(Recorded data)
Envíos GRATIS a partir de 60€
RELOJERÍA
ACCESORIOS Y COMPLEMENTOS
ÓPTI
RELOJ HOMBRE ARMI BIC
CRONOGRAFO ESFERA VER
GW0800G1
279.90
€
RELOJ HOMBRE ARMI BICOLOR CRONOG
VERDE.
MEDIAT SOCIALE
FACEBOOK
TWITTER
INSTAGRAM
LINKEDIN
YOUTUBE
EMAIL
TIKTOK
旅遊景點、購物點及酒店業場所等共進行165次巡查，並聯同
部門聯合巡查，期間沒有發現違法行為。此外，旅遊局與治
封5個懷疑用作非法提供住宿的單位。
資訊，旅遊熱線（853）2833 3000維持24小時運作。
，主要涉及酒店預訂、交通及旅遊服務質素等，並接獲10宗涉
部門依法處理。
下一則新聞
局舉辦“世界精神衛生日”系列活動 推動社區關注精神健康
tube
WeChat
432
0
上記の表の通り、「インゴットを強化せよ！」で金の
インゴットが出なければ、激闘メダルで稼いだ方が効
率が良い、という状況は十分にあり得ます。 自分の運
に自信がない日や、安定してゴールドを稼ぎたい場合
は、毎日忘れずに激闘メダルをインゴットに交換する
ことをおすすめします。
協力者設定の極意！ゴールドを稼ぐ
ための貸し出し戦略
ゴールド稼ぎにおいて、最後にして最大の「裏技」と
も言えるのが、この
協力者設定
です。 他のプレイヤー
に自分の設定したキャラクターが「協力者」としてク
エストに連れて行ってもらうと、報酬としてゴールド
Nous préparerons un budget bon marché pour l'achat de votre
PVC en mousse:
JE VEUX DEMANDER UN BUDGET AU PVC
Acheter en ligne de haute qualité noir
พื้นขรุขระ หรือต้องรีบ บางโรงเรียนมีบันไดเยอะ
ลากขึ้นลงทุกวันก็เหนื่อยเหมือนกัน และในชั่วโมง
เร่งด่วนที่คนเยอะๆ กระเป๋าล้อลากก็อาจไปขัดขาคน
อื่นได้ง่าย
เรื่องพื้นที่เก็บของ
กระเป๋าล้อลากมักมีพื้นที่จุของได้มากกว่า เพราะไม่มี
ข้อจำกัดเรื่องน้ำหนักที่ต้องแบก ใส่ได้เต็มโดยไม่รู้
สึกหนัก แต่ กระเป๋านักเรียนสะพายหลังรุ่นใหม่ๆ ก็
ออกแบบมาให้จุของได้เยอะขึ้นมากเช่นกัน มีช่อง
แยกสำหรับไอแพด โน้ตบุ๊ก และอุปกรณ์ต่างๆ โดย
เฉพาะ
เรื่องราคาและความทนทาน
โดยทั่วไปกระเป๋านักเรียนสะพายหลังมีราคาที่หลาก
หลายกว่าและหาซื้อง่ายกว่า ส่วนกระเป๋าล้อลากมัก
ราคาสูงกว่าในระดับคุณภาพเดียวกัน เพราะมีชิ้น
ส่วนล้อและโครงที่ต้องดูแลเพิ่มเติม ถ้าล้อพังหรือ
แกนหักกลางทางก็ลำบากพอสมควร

==

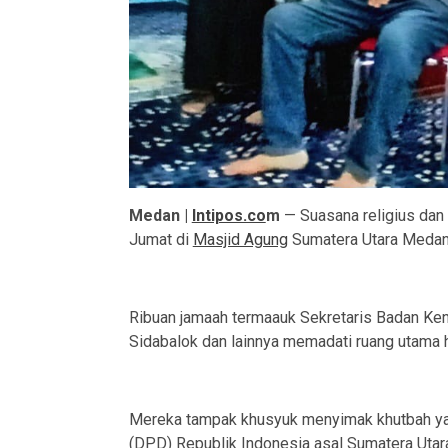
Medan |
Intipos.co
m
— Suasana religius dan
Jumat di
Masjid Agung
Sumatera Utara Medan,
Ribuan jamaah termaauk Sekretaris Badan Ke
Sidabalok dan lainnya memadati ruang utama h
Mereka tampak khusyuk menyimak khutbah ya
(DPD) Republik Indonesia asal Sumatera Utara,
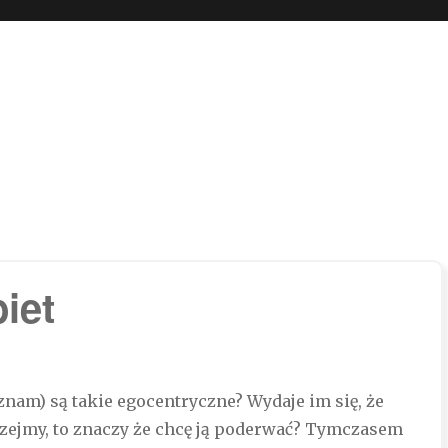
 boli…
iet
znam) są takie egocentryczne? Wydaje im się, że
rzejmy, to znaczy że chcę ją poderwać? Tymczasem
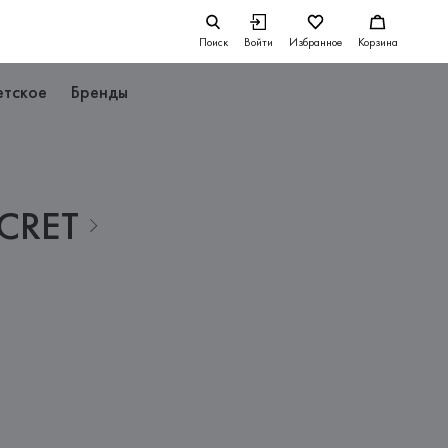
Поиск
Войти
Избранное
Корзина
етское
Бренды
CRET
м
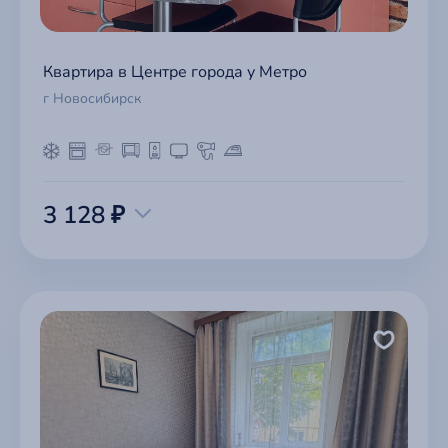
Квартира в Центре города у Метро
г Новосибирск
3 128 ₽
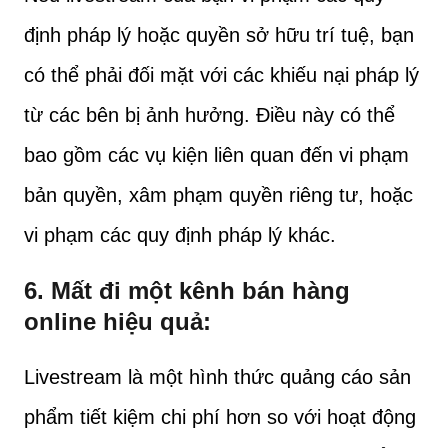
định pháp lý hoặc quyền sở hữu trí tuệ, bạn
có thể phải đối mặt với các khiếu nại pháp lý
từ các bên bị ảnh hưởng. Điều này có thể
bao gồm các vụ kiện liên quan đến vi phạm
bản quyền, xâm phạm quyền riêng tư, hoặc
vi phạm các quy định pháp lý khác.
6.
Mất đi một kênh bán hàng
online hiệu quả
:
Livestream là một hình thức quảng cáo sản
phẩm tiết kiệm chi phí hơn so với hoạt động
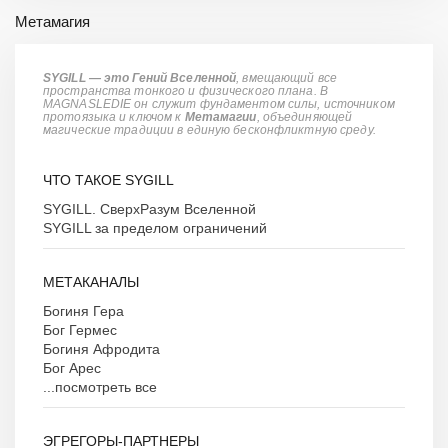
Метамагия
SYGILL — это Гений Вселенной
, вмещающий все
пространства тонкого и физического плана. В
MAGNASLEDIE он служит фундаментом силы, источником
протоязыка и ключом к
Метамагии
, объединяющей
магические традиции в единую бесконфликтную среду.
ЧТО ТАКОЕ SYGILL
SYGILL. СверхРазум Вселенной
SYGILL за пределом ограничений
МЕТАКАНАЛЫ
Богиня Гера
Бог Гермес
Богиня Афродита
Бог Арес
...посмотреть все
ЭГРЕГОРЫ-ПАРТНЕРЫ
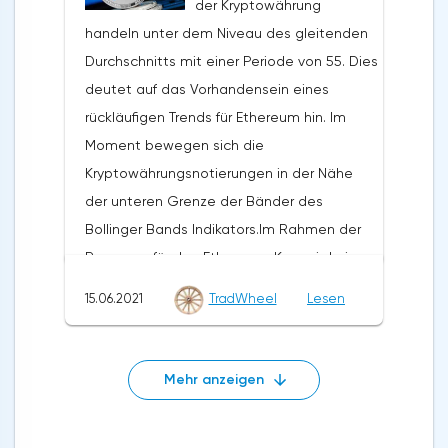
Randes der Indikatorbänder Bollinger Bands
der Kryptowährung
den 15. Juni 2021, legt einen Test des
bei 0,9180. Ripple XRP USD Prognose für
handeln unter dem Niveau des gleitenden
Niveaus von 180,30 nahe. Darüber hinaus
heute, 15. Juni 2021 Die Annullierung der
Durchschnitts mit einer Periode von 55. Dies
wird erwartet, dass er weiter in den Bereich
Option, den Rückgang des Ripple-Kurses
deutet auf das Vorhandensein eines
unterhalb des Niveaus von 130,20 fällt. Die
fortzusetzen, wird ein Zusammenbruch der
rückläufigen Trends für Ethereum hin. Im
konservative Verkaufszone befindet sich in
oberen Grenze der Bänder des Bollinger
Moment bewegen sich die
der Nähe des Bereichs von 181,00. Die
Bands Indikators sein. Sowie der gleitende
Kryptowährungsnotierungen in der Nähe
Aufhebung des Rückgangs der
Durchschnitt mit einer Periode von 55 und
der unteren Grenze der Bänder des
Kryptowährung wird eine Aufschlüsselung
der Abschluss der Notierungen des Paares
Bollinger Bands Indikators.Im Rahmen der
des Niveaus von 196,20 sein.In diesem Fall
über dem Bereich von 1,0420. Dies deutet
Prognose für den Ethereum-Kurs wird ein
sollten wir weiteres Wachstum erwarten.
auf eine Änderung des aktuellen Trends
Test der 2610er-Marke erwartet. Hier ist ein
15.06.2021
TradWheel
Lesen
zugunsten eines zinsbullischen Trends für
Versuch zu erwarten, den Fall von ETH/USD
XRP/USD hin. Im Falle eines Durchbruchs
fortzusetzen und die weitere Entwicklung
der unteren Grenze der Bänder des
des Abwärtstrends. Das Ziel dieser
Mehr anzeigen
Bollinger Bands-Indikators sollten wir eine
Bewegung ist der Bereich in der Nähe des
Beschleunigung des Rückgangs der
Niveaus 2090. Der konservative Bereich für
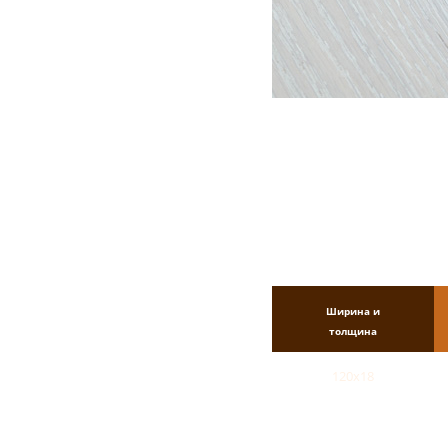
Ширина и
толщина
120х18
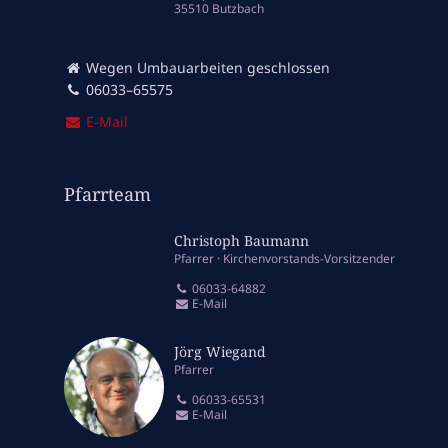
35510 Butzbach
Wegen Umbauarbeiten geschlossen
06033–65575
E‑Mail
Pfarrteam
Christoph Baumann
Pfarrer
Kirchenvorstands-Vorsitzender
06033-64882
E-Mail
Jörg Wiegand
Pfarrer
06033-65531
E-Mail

**What you will do**
Search the data above for lines holding "Prognose" and copy each of them.

**Response below**
bei 0,9180. Ripple XRP USD Prognose für
Prognose für den Ethereum-Kurs wird ein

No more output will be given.